Его взгляд блуждал растерянно. Сам он казался уставшим. Жизнь будто бы была чернее прежней. Оставалось только одно — покориться бьющемуся сердцу и… продолжать жить…
Укрывшись в спальне, его приёмные дочери могли только догадываться о том, что он переживает. Обе, переодетые, готовые ко сну, стояли у штор окна и подглядывали за каретой, стоящей в ожидании у входа…
— Может там ещё кто сидит? — вопросила Юлия.
— Зря мы согласились на уговоры воспитательницы стать дочерьми Азарьеву, — прошептала Алёна. — Нечистые дела здесь творятся.
— Как я скучаю по ней, — вздохнула Юлия. — Она всё же была нам, как мать… А девочки все… Мы все были, как сёстры. Так было весело, хорошо.

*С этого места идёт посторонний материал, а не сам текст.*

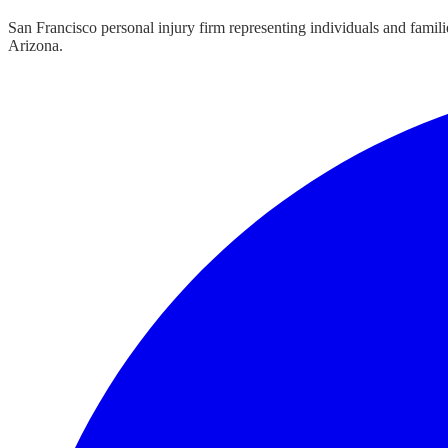
San Francisco personal injury firm representing individuals and famil
Arizona.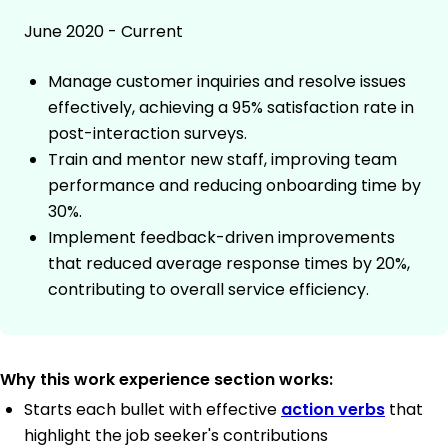
June 2020 - Current
Manage customer inquiries and resolve issues
effectively, achieving a 95% satisfaction rate in
post-interaction surveys.
Train and mentor new staff, improving team
performance and reducing onboarding time by
30%.
Implement feedback-driven improvements
that reduced average response times by 20%,
contributing to overall service efficiency.
Why this work experience section works:
Starts each bullet with effective
action verbs
that
highlight the job seeker's contributions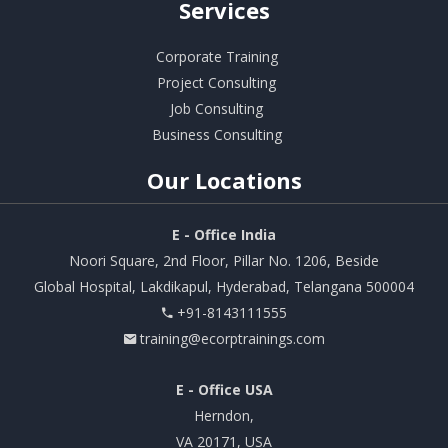
Services
Corporate Training
Project Consulting
Job Consulting
Business Consulting
Our
Locations
E - Office India
Noori Square, 2nd Floor, Pillar No. 1206, Beside
Global Hospital, Lakdikapul, Hyderabad, Telangana 500004
+91-8143111555
training@ecorptrainings.com
E - Office USA
Herndon,
VA 20171, USA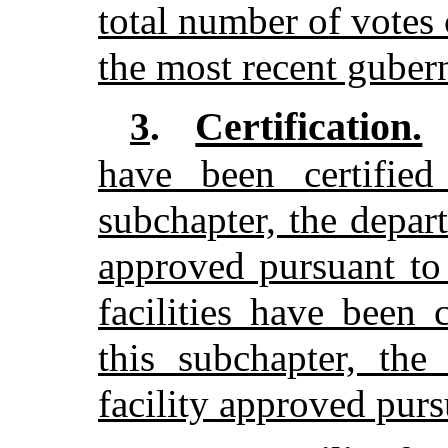
total number of votes 
the most recent gubern
Certification.
3
.
have been certified
subchapter, the depart
approved pursuant to
facilities have been 
this subchapter, the
facility approved purs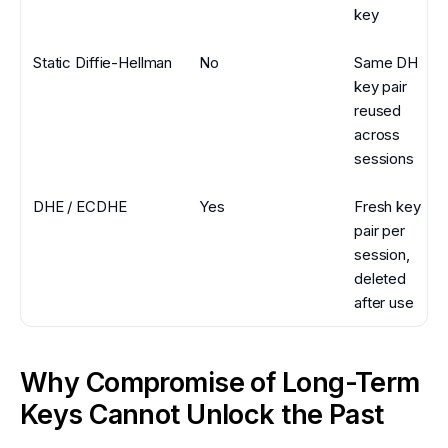
key
Static Diffie-Hellman
No
Same DH
key pair
reused
across
sessions
DHE / ECDHE
Yes
Fresh key
pair per
session,
deleted
after use
Why Compromise of Long-Term
Keys Cannot Unlock the Past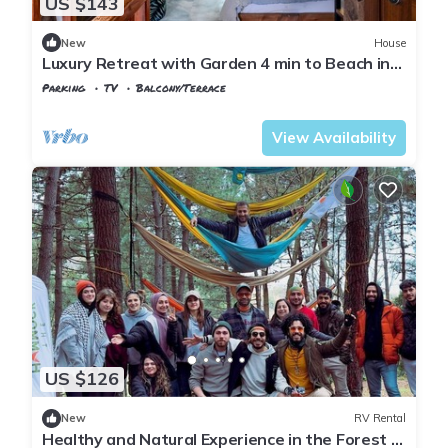
US $143
New
House
Luxury Retreat with Garden 4 min to Beach in
Sile
Parking
TV
Balcony/Terrace
Istanbul
Sile
View Availability
US $126
New
RV Rental
Healthy and Natural Experience in the Forest of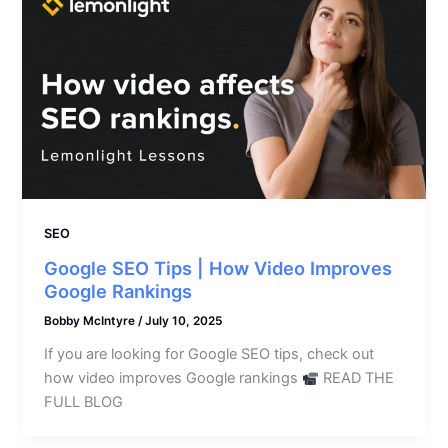
SEO
Google SEO Tips | How Video Improves
Google Rankings
Bobby McIntyre
/
July 10, 2025
If you are looking for Google SEO tips, check out
how video improves Google rankings
READ THE
FULL BLOG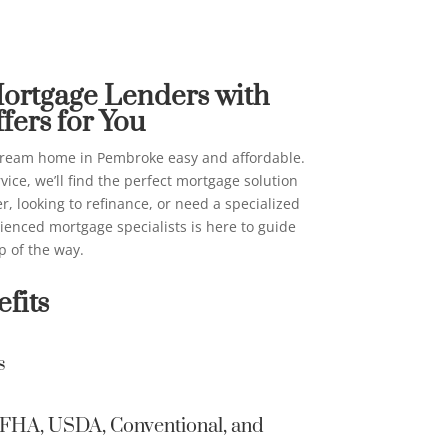
 Lenders in Pembroke
on their beh
above for ma
me Loans
email, automa
AI generativ
Mortgage Lenders with
consent is n
fers for You
I can be con
providing co
ream home in Pembroke easy and affordable.
contacted ev
vice, we’ll find the perfect mortgage solution
on a New Am
, looking to refinance, or need a specialized
list, a State
rienced mortgage specialists is here to guide
Not Contact/
p of the way.
Information 
fits
secure and 
other Inter
s
Home Loans 
information 
Home Loans 
A, FHA, USDA, Conventional, and
email to tra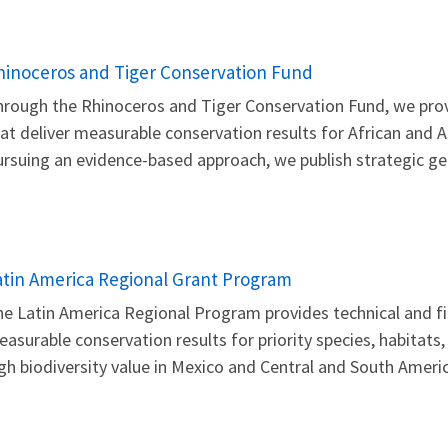
hinoceros and Tiger Conservation Fund
rough the Rhinoceros and Tiger Conservation Fund, we provi
at deliver measurable conservation results for African and As
rsuing an evidence-based approach, we publish strategic geo
atin America Regional Grant Program
e Latin America Regional Program provides technical and fin
asurable conservation results for priority species, habitats
gh biodiversity value in Mexico and Central and South Americ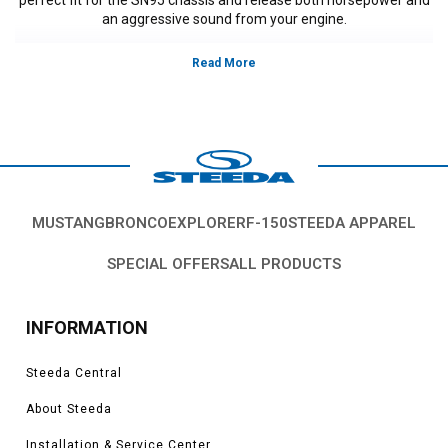
an aggressive sound from your engine.
MUSTANG
BRONCO
EXPLORER
F-150
STEEDA APPAREL
SPECIAL OFFERS
ALL PRODUCTS
INFORMATION
Steeda Central
About Steeda
Installation & Service Center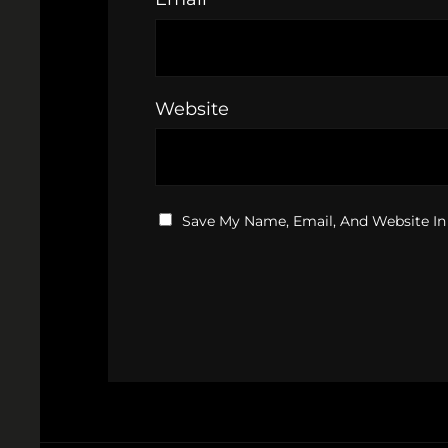
Website
Save My Name, Email, And Website In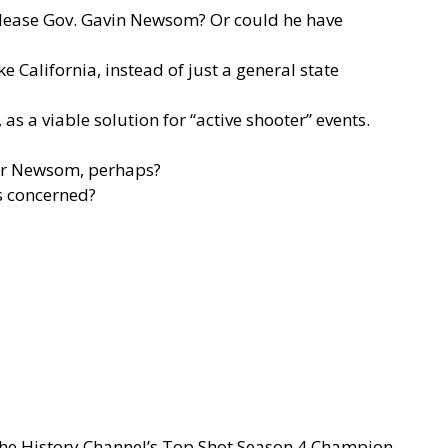
 please Gov. Gavin Newsom? Or could he have
e California, instead of just a general state
as a viable solution for “active shooter” events.
rnor Newsom, perhaps?
is concerned?
 the History Channel’s Top Shot Season 4 Champion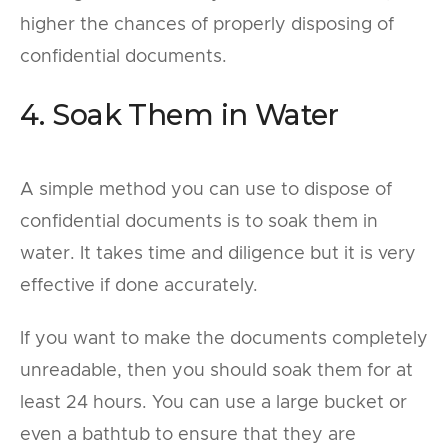
higher the chances of properly disposing of
confidential documents.
4. Soak Them in Water
A simple method you can use to dispose of
confidential documents is to soak them in
water. It takes time and diligence but it is very
effective if done accurately.
If you want to make the documents completely
unreadable, then you should soak them for at
least 24 hours. You can use a large bucket or
even a bathtub to ensure that they are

— Тебе ли говорить о том, как было хорошо? — удивилась Алёна. — У тебя ведь теперь есть милый Гаспаро.
— И ты мечтала вырваться. Не меня одну вини, — взглянула с возмущением сестра, и Алёна тут же замахала рукой на окно:
— Смотри! Этот человек уходит! Он вновь был здесь!
Они обе украдкой наблюдали, как Марков сел в карету, и та увезла его прочь…
Глава 23
Всю ночь Юлия спала неспокойно. Разные мысли становились всё глубже, ярче, мучительнее. Она уже и сама перестала понимать, о чём думает и что так тревожит. Собравшись скорее, заглянув в спальню сестры, Юлия видела, как та крепко спит…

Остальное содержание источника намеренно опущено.